Posted: Sun Dec 24, 2006 10:21 pm
by daveon
Email sent.

10011 WA

Posted: Sat Jan 13, 2007 10:49 am
by altertain
Could anybody send me AC code? (altertain.AT.gmail.com)

I have received WA 33 times. :cry:

I had tested all examples in this board, but I couldn't find counterexample.

Please help me.

In addition, I don't know right answer about "2 2 2 5 2" and "10 10 10 19 19". If you know right answer, please reply.

Here is my code



#define err 0.00000001

struct pnt {
long double x,y;
};

long double dis(pnt a,pnt b)
{
return sqrtl( (a.x-b.x)*(a.x-b.x)+(a.y-b.y)*(a.y-b.y) );
}

long double segdis(pnt sa,pnt sb,pnt pa) //선분과 점 사이 거리
{
long double a,b,c,t;

a=dis(sa,pa);
b=dis(sb,pa);
c=dis(sa,sb);
if (a<b)
t=a,a=b,b=t;
if (a*a>b*b+c*c || c<err)
return b;
t=(a+b+c)/2.0;
t=sqrtl(t*(t-a)*(t-b)*(t-c));
return 2.0*t/c;
}

long double gdis(long double a,long double b,long double x,long double y)
{
return fabsl((a*x+b*y)/sqrtl(a*a+b*b));
}

pnt c,p,q,w1,w2,o;
long double r;

int main()
{
int t;

scanf("%d",&t);
while (t--) {
cin>>c.x>>c.y>>r>>p.x>>p.y;
if ((c.x-p.x)*(c.x-p.x)+(c.y-p.y)*(c.y-p.y)<=r*r) {
printf("0.000\n");
continue;
}
if (segdis(o,p,c)>r-err) {
printf("%.3lf\n",0.0);
continue;
}
long double dp=dis(c,p)-r;
if (c.y==r) {
long double a,b;
a=0,b=1;
dp=min(dp,gdis(a,b,p.x,p.y));
a=1,b=(r*r-c.x*c.x)/(2.0*c.x*c.y);
dp=min(dp,gdis(a,b,p.x,p.y));
}
else {
long double a,b;
a=1,b=(-c.x*c.y+r*sqrtl(c.x*c.x+c.y*c.y-r*r))/(c.y*c.y-r*r);
dp=min(dp,gdis(a,b,p.x,p.y));
a=1,b=(-c.x*c.y-r*sqrtl(c.x*c.x+c.y*c.y-r*r))/(c.y*c.y-r*r);
dp=min(dp,gdis(a,b,p.x,p.y));
}
if (dp<0)
dp=0;
printf("%.3llf\n",dp);
}
return 0;
}

Posted: Sun Jan 14, 2007 7:23 pm
by daveon
Please use an existing thread for this problem.

I had tested..

Posted: Mon Jan 15, 2007 9:43 am
by altertain
I had tested all examples in this board, but I couldn't find counterexample.

Could you tell me AC answer about this?

2
2 2 2 5 2
10 10 10 19 19

I would appreciate it.

Posted: Mon Jan 15, 2007 4:59 pm
by helloneo
what daveon meant was don't open a new thread if there is a thread already
you can use an old one to post..

who

Posted: Tue Jan 16, 2007 4:42 am
by altertain
Could anybody tell me AC answer about this?

2
2 2 2 5 2
10 10 10 19 19

I would appreciate it.

Posted: Sat Jan 20, 2007 9:41 pm
by daveon
Hello,

I get:
1.000
2.728

Posted: Sat Feb 24, 2007 5:02 am
by windows2k
tgoulart wrote:Hi,

I've got several WA for this problem.

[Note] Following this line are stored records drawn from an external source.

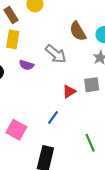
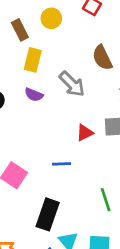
yellow rectangle: (13, 39) -> (33, 60), moved
blue line: (53, 118) -> (61, 164), turned 48

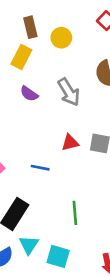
yellow circle: (51, 18) -> (61, 38), moved
yellow rectangle: (33, 60) -> (21, 57), moved

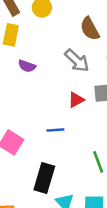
gray arrow: (69, 92) -> (77, 61), moved

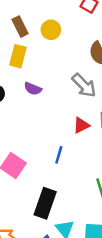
blue line: (55, 130) -> (59, 155), turned -72

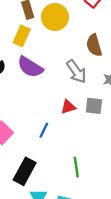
yellow circle: (51, 30) -> (55, 17), size x1.5
purple semicircle: (33, 89) -> (30, 67), size x1.6

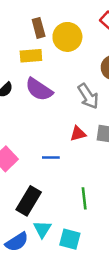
yellow rectangle: (22, 36) -> (31, 56), turned 60
blue line: (44, 130) -> (51, 158), turned 63

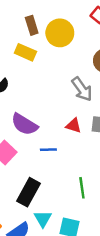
yellow rectangle: (31, 56) -> (25, 52), turned 30
purple semicircle: (39, 89) -> (24, 124), moved
red triangle: (78, 134) -> (74, 126), turned 35

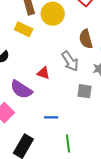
red triangle: (74, 126) -> (43, 73), moved
blue line: (48, 150) -> (51, 117), moved

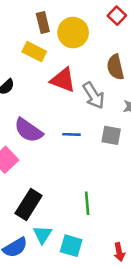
red triangle: (43, 73) -> (63, 80), moved, size x1.5
blue line: (51, 117) -> (72, 134), moved

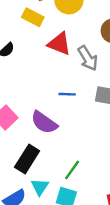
purple semicircle: (28, 130) -> (44, 122), moved
green line: (87, 203) -> (72, 170), moved, turned 40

I pass all the I/O I found in this forum and maybe it's just a precision error... Can someone give me the correct output for this random input?

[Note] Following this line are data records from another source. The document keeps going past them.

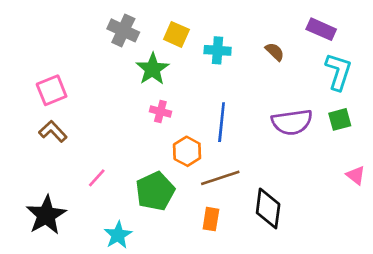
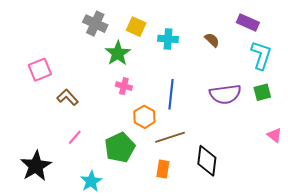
brown L-shape: (53, 131) -> (68, 97), moved

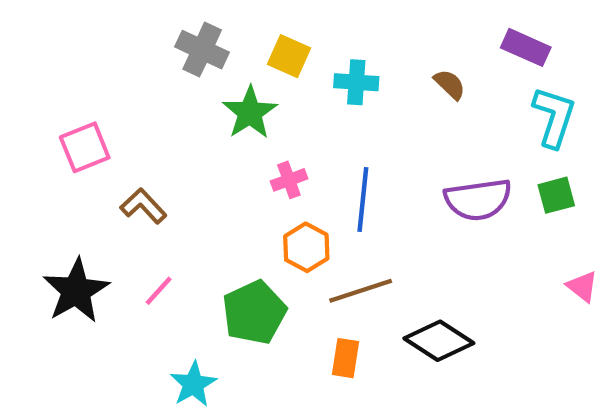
pink cross: (124, 86) -> (289, 180), moved, turned -35
black diamond: (207, 161) -> (439, 341), turned -64
black star: (36, 166) -> (76, 291), moved

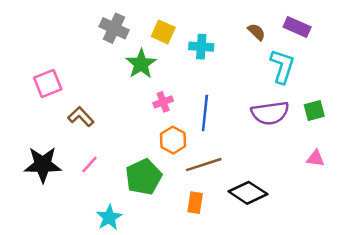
brown semicircle: (450, 84) -> (257, 32), moved
cyan L-shape: (554, 117) -> (282, 66), moved
pink triangle: (582, 286) -> (315, 158), moved, turned -30
black star: (76, 291) -> (43, 165), turned 30

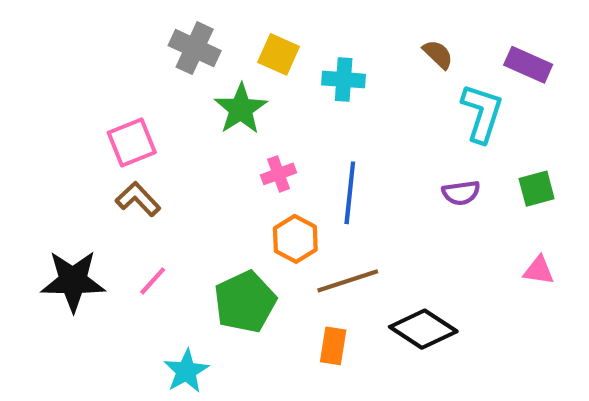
purple rectangle: (297, 27) -> (528, 65), moved
pink square: (48, 83) -> (132, 142), moved
purple semicircle: (270, 113) -> (461, 193), size x0.6

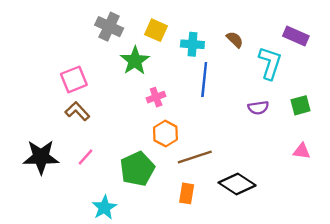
brown semicircle: (438, 54) -> (235, 40), moved
blue line: (350, 193) -> (204, 79), moved

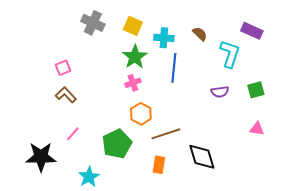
green star: (135, 61) -> (135, 57), moved
pink square: (74, 79) -> (63, 68), size x0.7
black star: (41, 157) -> (41, 157), moved
black diamond: (237, 184) -> (202, 157), turned 40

http://www.ecomp.furg.br/~tgoulart/input.txt
Hello, I got WA all the time.
I thought my algorithm is right. Maybe the precsion is fault.
Could somone offer the right output for the input above?
Thx :D

Posted: Sat Feb 24, 2007 6:03 am
by tgoulart
I can't upload it to this server for now, but if you tell me your e-mail I can send you.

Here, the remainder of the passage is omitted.